When we finally made it back to the doctor's office (after a 3 hour wait) it got weirder. Of course I'm the only one capable of describing Pumpkin's current health status. So, I had to do all the talking to the doctor. Mom asked for a hand out so she could "learn" more. But, I don't think the doctor understood what she wanted to know. And let's be honest, Mom didn't know why she was there. CPS had to explain it to her while we were waiting.

CPS explained to Mom that this meeting with the doctor is so that Mom will understand how to care for Pumpkin and how to manage her seizures. Then she added it's basically to satisfy the judge....so if Mom screws up again on the medical neglect issues (that contributed to why Pumpkin is in care) she won't be able to claim that she "didn't know what to do".

I don't think Mom still knows what to do though. I'm not confident that Mom can manage the seizures in a way that will keep Pumpkin out of the hospital all the time. I'm not sure Mom knows how to recognize the different kinds of seizures that Pumpkin has. I know I have a hard enough time determining what is "normal" for Pumpkin and what is a seizure. Mom said this morning that Pumpkin's only seizures have her shake on one side of her body. I'm pretty sure Pumpkin has absence seizures (zoning out) and I don't think she always shakes when she's having one of her bigger ones.

And here is where my guilt settles in...

I want to make things as good for Pumpkin as they can be. As I look around, I question how much anyone else cares. Her doctor says very little about Pumpkin's quality of life. Apparently many of my concerns just aren't a big deal to him. If she's only seizing a few times a month that's all he cares about. I have worries about her overall delays and how she behaves. They don't seem to phase him.

CPS just wants her home so they can be done with this case. It doesn't look like they care if Mom really knows about and accepts her level of delay. I don't think they are dealing with what kind of parenting Pumpkin is going to require long-term.

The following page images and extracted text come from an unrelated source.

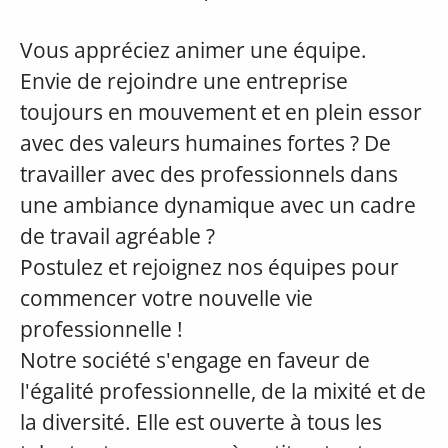
Vous appréciez animer une équipe.
Envie de rejoindre une entreprise
toujours en mouvement et en plein essor
avec des valeurs humaines fortes ? De
travailler avec des professionnels dans
une ambiance dynamique avec un cadre
de travail agréable ?
Postulez et rejoignez nos équipes pour
commencer votre nouvelle vie
professionnelle !
Notre société s'engage en faveur de
l'égalité professionnelle, de la mixité et de
la diversité. Elle est ouverte à tous les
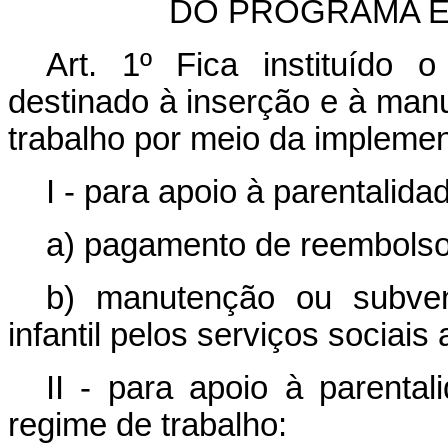
DO PROGRAMA E
Art. 1
º
Fica instituído
destinado à inserção e à ma
trabalho por meio da impleme
I - para apoio à parentalida
a) pagamento de reembolso
b) manutenção ou subven
infantil pelos serviços sociai
II - para apoio à parental
regime de trabalho:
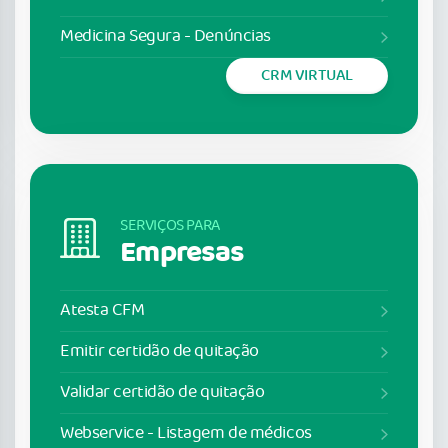
Medicina Segura - Denúncias
CRM VIRTUAL
SERVIÇOS PARA
Empresas
Atesta CFM
Emitir certidão de quitação
Validar certidão de quitação
Webservice - Listagem de médicos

I believe that her private therapists care. But not enough to actually work WITH me on her care. That collaborative effort isn't important to them. And the school....they stink! I don't think they bring anything to the table.

So...I feel like out of all the people involved...I care the most. (Damn that sounds egotistical. Honest, that's not where I'm going with this.) I'm worried about what kind of a home environment Pumpkin will be going back to. However -- I have no desire to parent Pumpkin long term. It's not like I want to keep her forever and "fix" things. That's where the guilt kicks in.

I know I need to do my best while Pumpkin is in my care and then trust God with the rest. That's easier said than done though. I wish I could sort out my own feelings with this whole mess. Somehow I think I'd feel better if I just had a long-term plan in my brain that I think would be best for Pumpkin. Unfortunately, I don't think there is one. I don't fully trust her mom to parent her. There is no other relative able to take on the task. Adoption would be difficult at best. And I don't want to.

Foster care sucks!

2 comments:

MamaFoster said...

ick. i feel like i LIVE in the land of "I love you, I want what's best for you SO badly...but I don't want to adopt you."

nobody told me about THAT part.

jendoop said...

Mama Foster I understand that too.

As I read your post I realized that what most people are probably thinking is, "This is not my problem." They all see Pumpkin as her mother's problem, if she isn't now, they look forward to the day that she will be.

In this situation it is difficult, because if mom won't take care of Pumpkin what is the likelihood that someone will adopt her? Not great. That's why you've got to put all the effort into Mom you can. Not that it is your responsibility, but it is one of the biggest ways you can make a long term difference to Pumpkin.